Effect of Quercetin Monoglycosides on Oxidative Stress and Gut Microbiota Diversity in Mice with Dextran Sodium Sulphate-Induced Colitis.

Abstract Source:

Biomed Res Int. 2018 ;2018:8343052. Epub 2018 Nov 12. PMID: 30539022

Abstract Author(s):

Zhu Hong, Meiyu Piao

Article Affiliation:

Zhu Hong

Abstract:

The pathogenesis of inflammatory bowel disease (IBD) is linked to an intricate association of environmental, microbial, and host-related factors.

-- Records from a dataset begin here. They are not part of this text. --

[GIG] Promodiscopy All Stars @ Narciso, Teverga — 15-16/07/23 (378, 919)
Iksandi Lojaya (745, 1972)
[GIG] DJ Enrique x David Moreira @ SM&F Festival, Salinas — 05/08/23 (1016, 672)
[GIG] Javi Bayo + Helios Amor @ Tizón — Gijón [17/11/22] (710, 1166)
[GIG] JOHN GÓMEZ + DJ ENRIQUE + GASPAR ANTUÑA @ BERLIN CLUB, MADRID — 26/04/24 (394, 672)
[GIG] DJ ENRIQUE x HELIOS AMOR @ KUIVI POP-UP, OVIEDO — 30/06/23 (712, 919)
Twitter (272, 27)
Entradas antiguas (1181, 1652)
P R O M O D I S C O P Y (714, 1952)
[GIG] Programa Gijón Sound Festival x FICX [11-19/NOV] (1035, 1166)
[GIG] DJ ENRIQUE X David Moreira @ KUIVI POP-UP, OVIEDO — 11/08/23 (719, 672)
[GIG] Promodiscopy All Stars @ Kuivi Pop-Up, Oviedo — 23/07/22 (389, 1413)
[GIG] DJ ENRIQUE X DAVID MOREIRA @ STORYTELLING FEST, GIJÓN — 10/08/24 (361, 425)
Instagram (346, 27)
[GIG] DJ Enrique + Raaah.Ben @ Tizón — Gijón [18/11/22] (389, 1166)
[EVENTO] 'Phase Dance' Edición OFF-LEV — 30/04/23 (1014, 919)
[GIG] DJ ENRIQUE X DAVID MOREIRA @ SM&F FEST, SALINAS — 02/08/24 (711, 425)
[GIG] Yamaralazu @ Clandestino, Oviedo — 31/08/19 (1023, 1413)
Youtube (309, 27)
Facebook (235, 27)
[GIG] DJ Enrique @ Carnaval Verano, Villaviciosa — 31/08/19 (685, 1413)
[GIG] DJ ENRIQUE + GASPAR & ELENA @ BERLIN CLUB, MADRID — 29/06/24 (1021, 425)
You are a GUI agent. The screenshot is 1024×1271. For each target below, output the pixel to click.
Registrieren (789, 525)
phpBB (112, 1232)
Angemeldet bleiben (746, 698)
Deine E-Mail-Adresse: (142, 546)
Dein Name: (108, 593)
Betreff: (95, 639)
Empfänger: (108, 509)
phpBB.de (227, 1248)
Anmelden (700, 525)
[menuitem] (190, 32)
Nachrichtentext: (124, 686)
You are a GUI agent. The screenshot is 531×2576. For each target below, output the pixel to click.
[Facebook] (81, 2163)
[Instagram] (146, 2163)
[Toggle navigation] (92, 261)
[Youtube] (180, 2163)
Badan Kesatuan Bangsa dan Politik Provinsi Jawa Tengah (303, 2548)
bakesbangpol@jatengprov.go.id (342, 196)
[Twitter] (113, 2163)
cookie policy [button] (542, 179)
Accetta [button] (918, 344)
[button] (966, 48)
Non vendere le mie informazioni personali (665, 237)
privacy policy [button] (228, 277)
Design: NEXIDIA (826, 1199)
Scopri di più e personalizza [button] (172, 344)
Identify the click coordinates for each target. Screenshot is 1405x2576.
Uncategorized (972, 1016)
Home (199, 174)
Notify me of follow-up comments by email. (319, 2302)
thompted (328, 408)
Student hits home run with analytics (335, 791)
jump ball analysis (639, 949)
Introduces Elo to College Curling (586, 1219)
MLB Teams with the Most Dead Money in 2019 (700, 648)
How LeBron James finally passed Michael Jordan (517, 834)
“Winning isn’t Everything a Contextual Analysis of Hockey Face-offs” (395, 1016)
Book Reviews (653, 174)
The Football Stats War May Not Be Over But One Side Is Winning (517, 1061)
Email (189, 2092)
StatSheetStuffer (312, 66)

This study examined the potential effects of dietary addition of two preparations from onion, one comprising quercetin aglycone alone (Q: 0.15% polyphenols, quercetin aglycone:quercetin monoglycosides, 98:2) and another comprising quercetin aglycone with monoglycosides (Q+MQ: 0.15% total polyphenols, quercetin aglycone:quercetin monoglycosides, 69:31), on dextran sodium sulphate- (DSS-) induced colitis in mice. The results revealed a significant decrease in the body weight gain of the mice with DSS-induced colitis, which was counteracted by the dietary Q or Q+MQ supplementation. Meanwhile, the oxidative stress indicated by myeloperoxidase (MPO), reduced glutathione (GSH), malondialdehyde (MDA), and serum nitrate (NO) concentrations was higher in mice with DSS-induced colitis than in the control group mice, but dietary Q or Q+MQ supplementation counteracted this trend. The colitis mice demonstrated reduced Chao1, angiotensin-converting enzyme (ACE), and Shannon indices and an increased Simpson index, but the colitis mice receiving dietary Q or Q+MQ exhibited higher Chao1, ACE, and Shannon indices and a reduced Simpson index. In conclusion, this research showed that even at a low dose, dietary Q or Q+MQ supplementation counteracts DSS-induced colitis in mice, indicating that Q or Q+MQ may be used as an adjuvant therapy for IBD patients.